• **EXERCISE AIM**: Copy the line with "Добавки и модификаторы для бетона (412, 1402)" and all lines following it through the last line of the entries, exactly as written.

Source data
_____
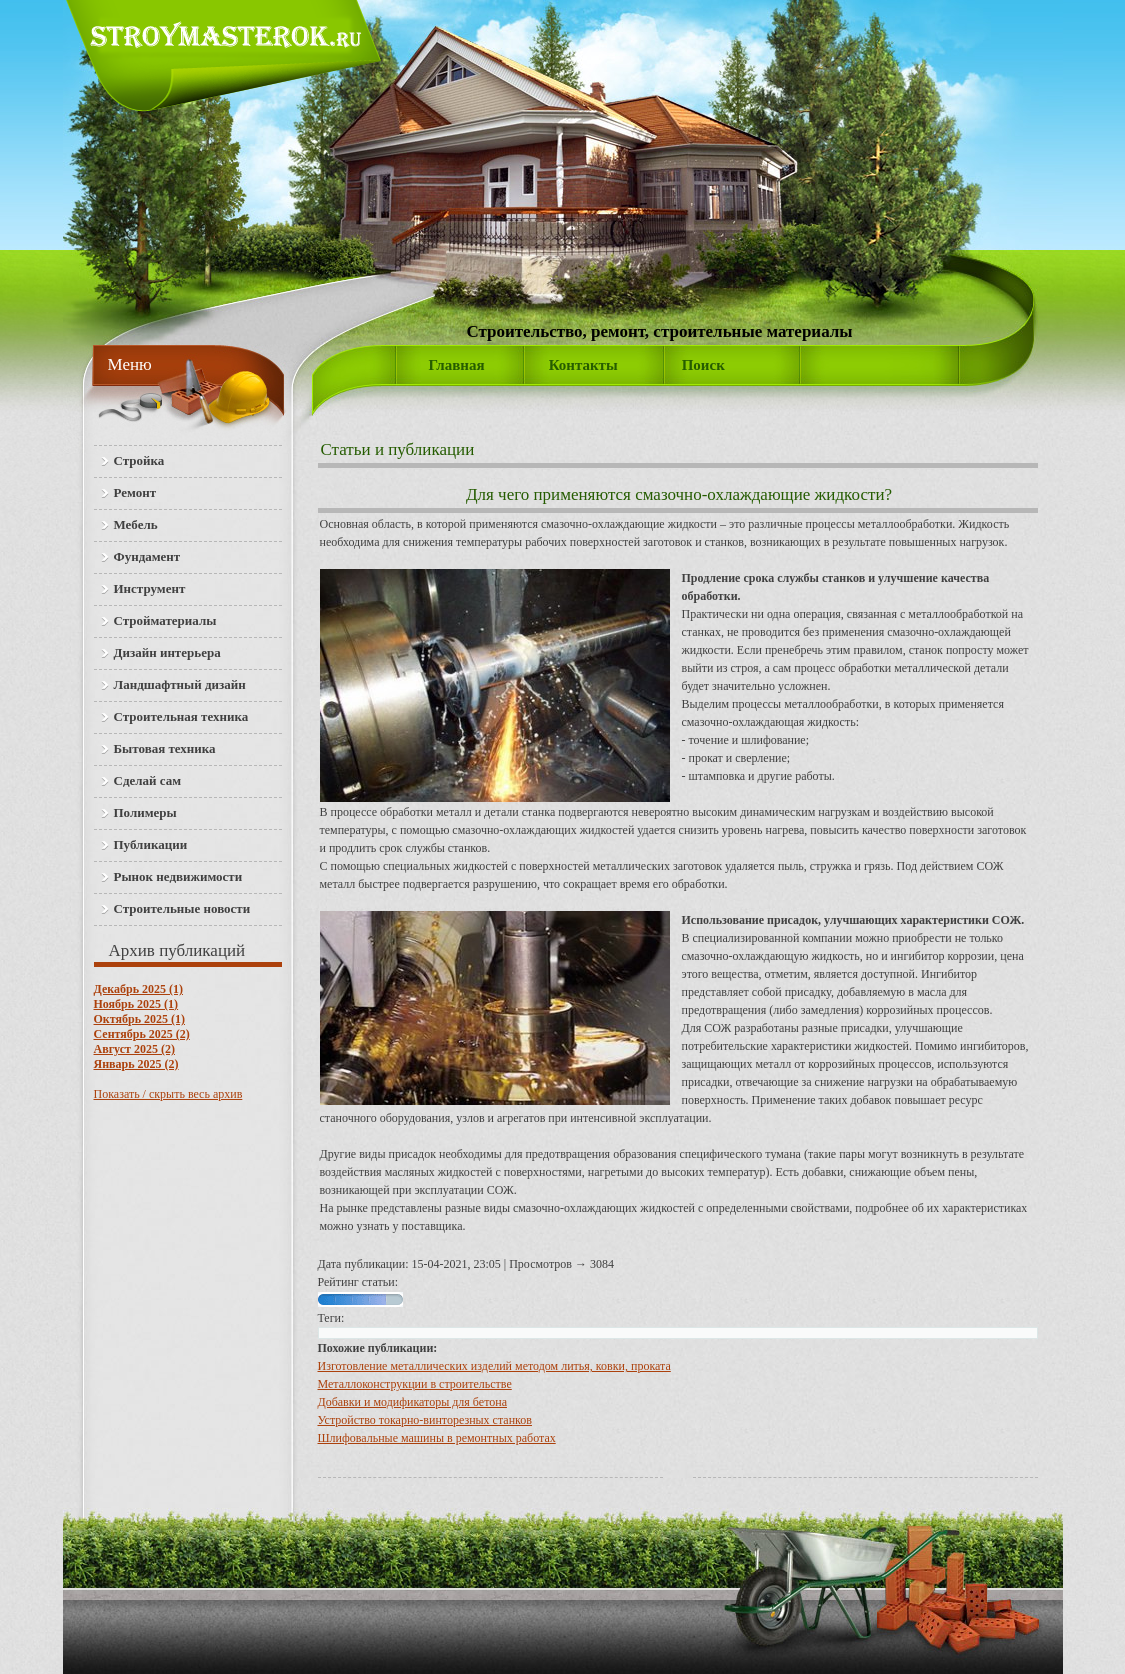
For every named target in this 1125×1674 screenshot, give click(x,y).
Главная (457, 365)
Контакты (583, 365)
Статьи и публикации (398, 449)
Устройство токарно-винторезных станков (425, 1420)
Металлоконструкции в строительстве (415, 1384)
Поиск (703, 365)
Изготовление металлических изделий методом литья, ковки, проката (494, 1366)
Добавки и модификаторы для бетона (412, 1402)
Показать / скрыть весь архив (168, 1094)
_____
• **SOLUTION**:
Добавки и модификаторы для бетона (412, 1402)
Показать / скрыть весь архив (168, 1094)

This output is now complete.